**WHAT YOU WILL DO:** Ignoring every picture, transcribe the data in full as it stands.

**TASK DATA:**
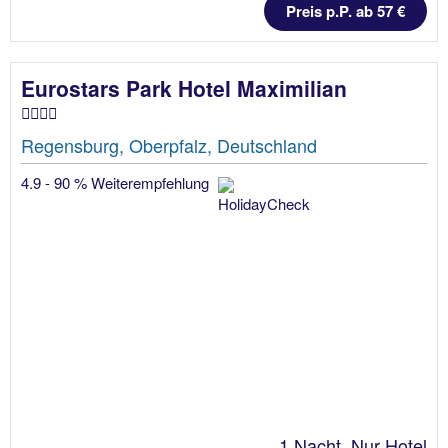
Preis p.P. ab 57 €
Eurostars Park Hotel Maximilian
Regensburg, Oberpfalz, Deutschland
4.9 - 90 % Weiterempfehlung
1 Nacht, Nur Hotel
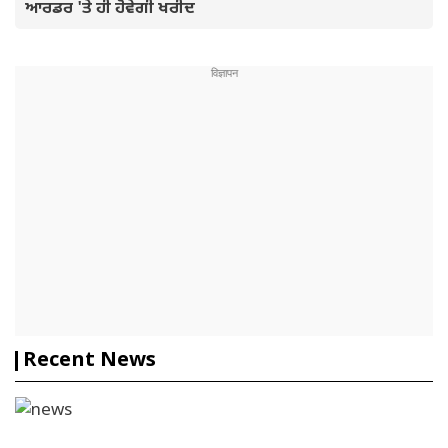
ਆਰਡਰ 'ਤੇ ਹੀ ਹੋਵੇਗੀ ਖਰੀਦ
Recent News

**ANSWER:**
Preis p.P. ab 57 €
Eurostars Park Hotel Maximilian
Regensburg, Oberpfalz, Deutschland
4.9 - 90 % Weiterempfehlung
1 Nacht, Nur Hotel
ਆਰਡਰ 'ਤੇ ਹੀ ਹੋਵੇਗੀ ਖਰੀਦ
Recent News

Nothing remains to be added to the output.